(WORK INSTRUCTIONS) Among the entries below, one stretch runs from the line that contains "Whole Lychees in" through the line that contains "Yourself Professionally". Repeat that stretch exactly, ends included, and only that.

(DATA SUPPLIED)
%%

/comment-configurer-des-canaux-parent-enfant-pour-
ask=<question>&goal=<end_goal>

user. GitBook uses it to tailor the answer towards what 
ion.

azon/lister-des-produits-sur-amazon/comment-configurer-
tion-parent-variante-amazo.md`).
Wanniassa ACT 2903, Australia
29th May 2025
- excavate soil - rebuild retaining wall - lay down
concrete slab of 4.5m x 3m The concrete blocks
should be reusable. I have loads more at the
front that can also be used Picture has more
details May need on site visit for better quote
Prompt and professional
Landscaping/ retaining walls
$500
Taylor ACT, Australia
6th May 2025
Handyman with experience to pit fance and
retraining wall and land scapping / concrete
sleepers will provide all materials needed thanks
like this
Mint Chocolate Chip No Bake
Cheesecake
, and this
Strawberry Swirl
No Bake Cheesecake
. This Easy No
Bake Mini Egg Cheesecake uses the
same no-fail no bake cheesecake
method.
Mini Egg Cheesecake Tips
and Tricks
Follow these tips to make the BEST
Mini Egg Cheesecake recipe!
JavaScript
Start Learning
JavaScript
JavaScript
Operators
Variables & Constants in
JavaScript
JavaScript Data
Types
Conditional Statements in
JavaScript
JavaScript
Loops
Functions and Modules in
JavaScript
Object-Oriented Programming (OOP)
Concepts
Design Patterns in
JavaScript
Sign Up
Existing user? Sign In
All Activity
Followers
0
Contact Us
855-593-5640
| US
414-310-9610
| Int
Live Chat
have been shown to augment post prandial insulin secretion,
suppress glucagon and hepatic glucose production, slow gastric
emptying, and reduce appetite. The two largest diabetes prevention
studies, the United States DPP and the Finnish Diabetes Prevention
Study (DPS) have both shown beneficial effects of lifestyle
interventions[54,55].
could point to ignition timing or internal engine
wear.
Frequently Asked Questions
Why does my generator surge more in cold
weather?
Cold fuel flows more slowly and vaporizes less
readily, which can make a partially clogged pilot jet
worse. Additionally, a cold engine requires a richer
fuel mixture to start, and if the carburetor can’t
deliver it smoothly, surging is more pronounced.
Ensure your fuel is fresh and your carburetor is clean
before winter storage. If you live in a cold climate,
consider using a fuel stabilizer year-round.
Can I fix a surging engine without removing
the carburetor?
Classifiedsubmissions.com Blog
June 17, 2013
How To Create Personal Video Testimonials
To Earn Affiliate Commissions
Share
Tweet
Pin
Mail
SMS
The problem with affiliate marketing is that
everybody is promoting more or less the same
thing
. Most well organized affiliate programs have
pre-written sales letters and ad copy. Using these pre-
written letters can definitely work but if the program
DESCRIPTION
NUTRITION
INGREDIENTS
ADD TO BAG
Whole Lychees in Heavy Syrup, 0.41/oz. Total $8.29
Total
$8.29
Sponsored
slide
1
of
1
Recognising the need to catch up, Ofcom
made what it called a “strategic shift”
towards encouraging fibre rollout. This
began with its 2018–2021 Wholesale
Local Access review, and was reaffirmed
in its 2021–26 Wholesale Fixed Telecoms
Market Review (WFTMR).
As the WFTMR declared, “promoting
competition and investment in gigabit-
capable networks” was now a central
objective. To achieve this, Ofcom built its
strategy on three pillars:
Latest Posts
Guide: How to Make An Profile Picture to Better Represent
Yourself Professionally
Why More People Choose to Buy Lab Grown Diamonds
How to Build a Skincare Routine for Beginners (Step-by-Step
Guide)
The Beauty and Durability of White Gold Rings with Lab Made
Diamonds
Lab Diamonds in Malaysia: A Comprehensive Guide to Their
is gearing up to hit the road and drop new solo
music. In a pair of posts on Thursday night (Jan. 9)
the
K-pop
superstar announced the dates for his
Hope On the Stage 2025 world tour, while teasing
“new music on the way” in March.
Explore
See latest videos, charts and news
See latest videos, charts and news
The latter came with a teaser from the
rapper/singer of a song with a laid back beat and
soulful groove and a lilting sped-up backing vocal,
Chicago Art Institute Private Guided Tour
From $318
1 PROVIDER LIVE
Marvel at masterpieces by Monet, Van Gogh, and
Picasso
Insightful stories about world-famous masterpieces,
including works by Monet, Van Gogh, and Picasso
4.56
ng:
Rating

%%
%%

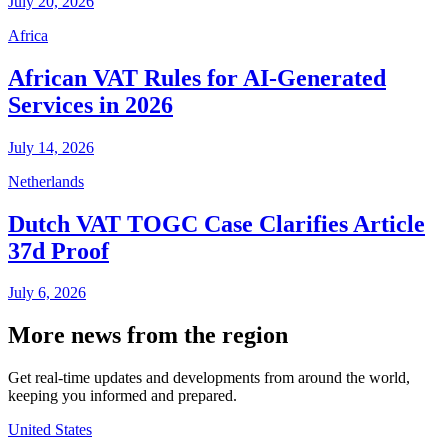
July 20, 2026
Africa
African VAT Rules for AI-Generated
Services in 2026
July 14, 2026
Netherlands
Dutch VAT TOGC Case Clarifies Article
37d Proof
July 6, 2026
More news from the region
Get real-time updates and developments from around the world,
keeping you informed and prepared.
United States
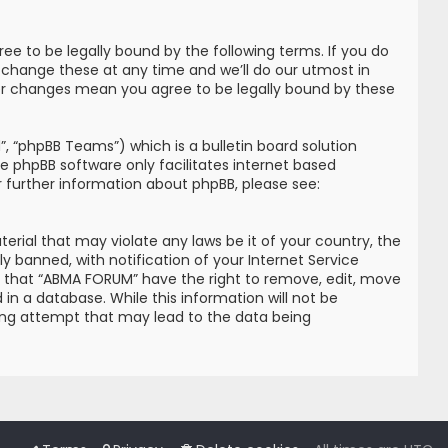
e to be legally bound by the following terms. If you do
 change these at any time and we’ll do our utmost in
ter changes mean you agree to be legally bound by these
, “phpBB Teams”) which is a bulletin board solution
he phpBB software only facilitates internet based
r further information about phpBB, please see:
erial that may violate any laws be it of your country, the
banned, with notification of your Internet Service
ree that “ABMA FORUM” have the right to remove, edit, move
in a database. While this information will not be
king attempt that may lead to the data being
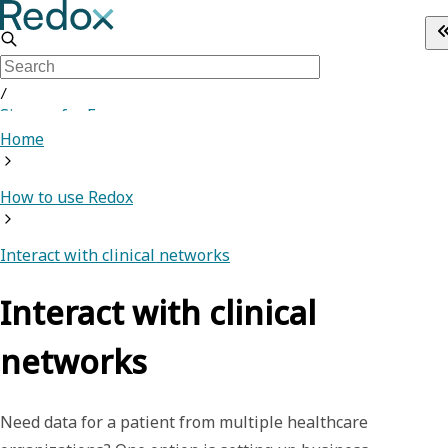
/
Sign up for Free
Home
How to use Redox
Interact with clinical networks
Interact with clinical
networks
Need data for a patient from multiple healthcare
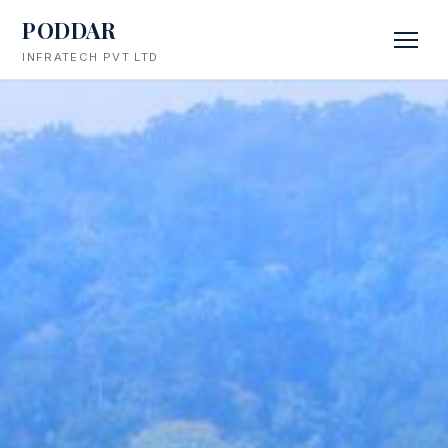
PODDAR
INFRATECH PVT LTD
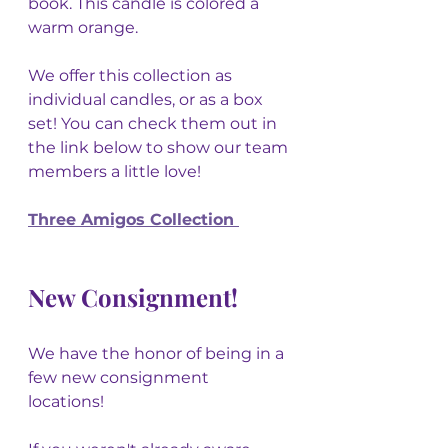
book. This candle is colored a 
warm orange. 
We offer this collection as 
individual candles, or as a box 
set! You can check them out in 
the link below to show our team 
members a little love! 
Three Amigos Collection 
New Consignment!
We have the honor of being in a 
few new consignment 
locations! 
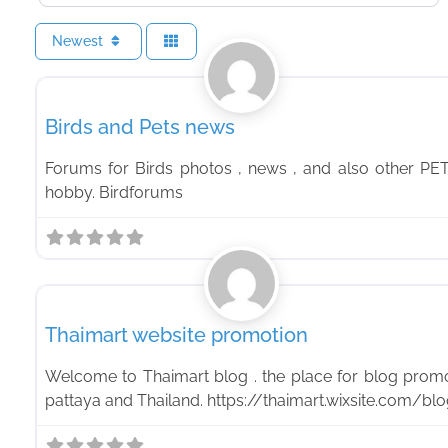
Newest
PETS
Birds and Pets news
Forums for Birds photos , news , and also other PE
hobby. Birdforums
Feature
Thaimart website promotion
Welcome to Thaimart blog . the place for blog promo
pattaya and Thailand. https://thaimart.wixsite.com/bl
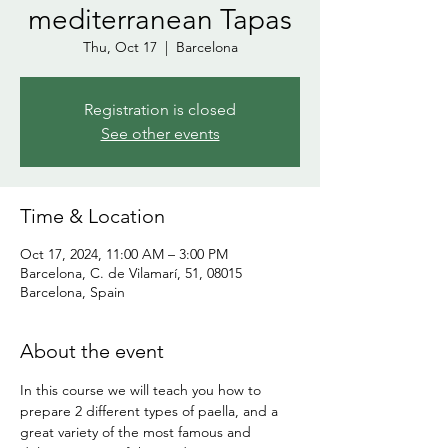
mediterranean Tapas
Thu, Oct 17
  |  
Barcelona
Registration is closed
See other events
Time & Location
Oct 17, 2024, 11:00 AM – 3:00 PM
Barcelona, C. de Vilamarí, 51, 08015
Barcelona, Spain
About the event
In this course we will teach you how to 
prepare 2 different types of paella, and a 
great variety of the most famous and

%%

(SOLVED EXERCISE)
Whole Lychees in Heavy Syrup, 0.41/oz. Total $8.29
Total
$8.29
Sponsored
slide
1
of
1
Recognising the need to catch up, Ofcom
made what it called a “strategic shift”
towards encouraging fibre rollout. This
began with its 2018–2021 Wholesale
Local Access review, and was reaffirmed
in its 2021–26 Wholesale Fixed Telecoms
Market Review (WFTMR).
As the WFTMR declared, “promoting
competition and investment in gigabit-
capable networks” was now a central
objective. To achieve this, Ofcom built its
strategy on three pillars:
Latest Posts
Guide: How to Make An Profile Picture to Better Represent
Yourself Professionally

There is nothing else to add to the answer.